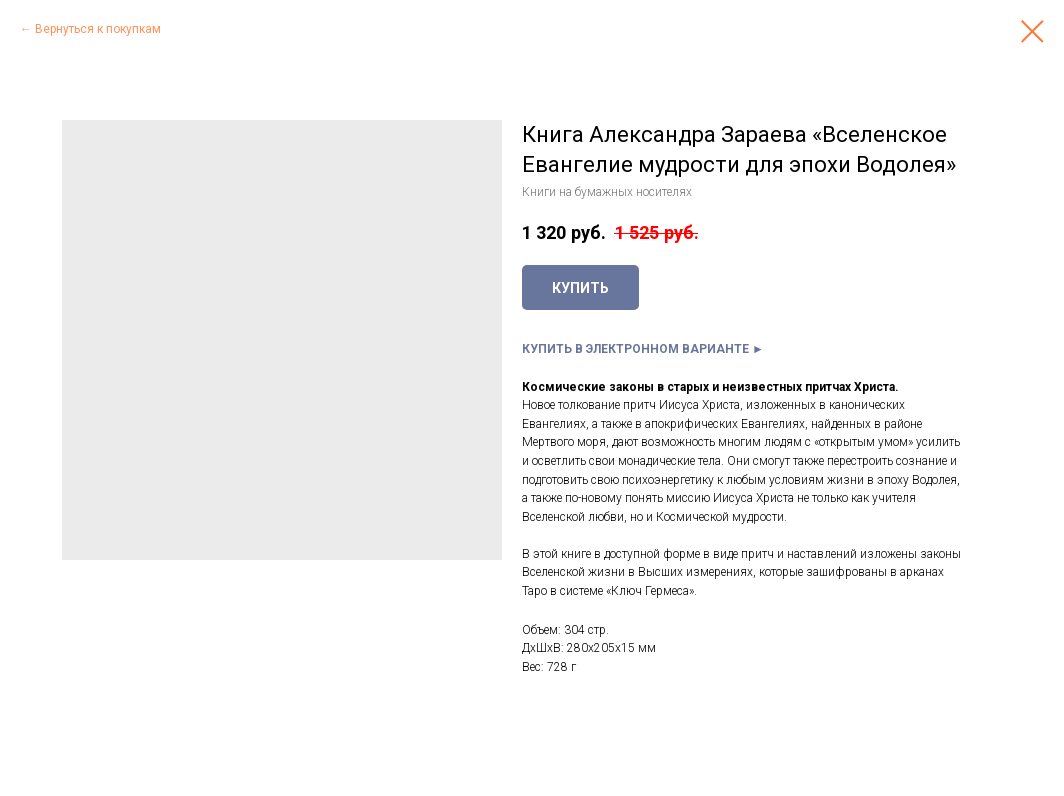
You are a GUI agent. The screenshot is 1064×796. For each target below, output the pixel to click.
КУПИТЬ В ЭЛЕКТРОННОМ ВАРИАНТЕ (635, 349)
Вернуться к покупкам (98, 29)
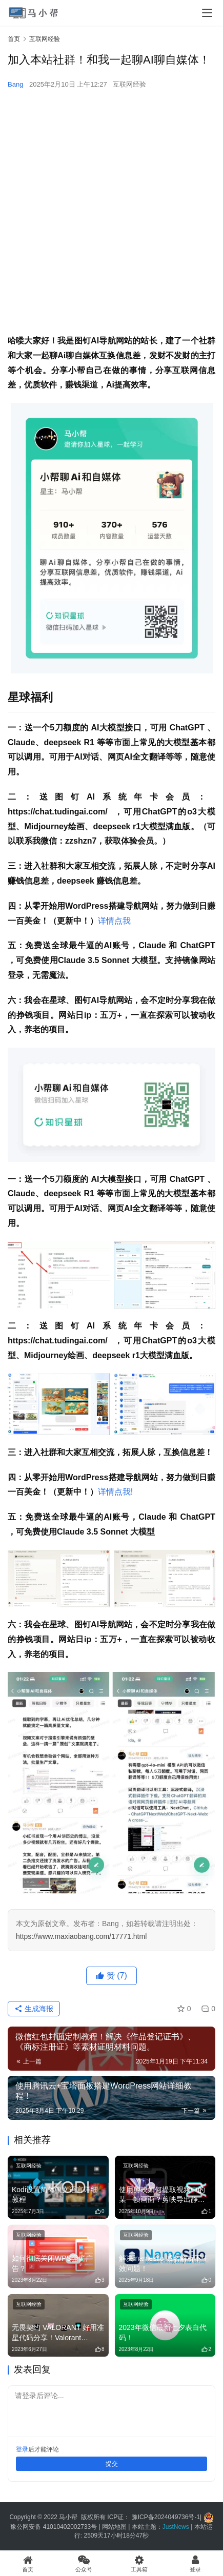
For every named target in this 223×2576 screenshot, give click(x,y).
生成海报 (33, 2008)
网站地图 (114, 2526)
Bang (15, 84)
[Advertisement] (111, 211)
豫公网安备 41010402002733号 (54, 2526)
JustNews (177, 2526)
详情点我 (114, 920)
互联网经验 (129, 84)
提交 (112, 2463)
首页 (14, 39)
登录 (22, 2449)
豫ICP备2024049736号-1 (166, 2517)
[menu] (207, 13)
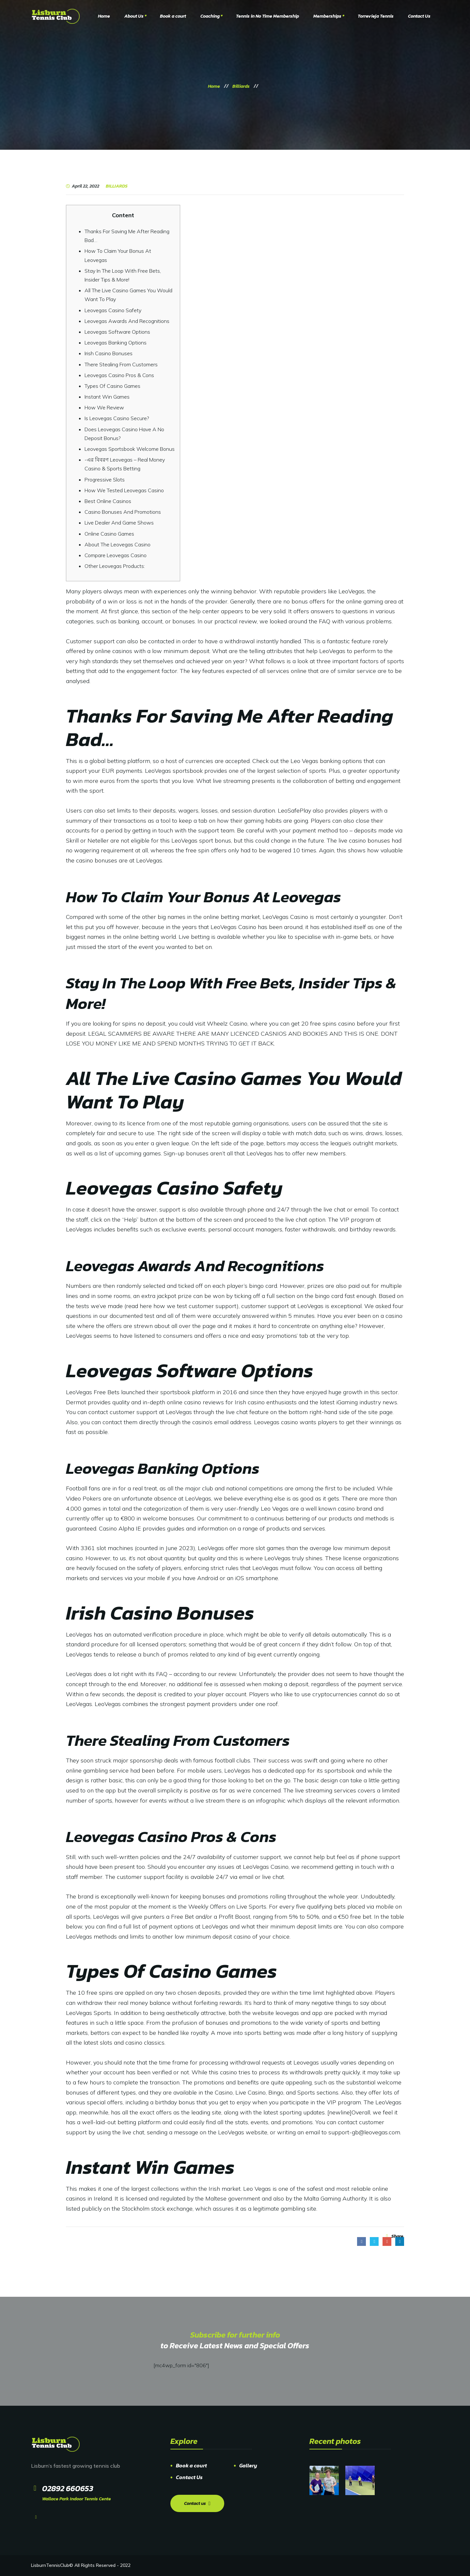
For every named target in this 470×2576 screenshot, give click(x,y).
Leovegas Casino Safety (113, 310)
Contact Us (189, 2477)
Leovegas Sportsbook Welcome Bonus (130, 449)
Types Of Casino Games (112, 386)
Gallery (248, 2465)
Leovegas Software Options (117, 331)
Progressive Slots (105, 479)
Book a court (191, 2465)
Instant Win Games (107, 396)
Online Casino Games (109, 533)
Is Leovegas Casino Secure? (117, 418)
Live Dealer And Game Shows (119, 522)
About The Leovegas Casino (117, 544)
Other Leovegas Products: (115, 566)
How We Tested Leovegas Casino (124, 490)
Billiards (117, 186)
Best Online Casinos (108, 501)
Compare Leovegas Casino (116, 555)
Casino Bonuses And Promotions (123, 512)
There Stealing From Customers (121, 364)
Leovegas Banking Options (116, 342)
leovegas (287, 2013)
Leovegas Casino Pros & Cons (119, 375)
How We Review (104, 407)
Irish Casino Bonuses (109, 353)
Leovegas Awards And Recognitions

● **TASK INSTRUCTIONS**:
Across the data above, how many lines contain "this"? Reply with a bare number.

● **REPLY TO THE EXERCISE**:
2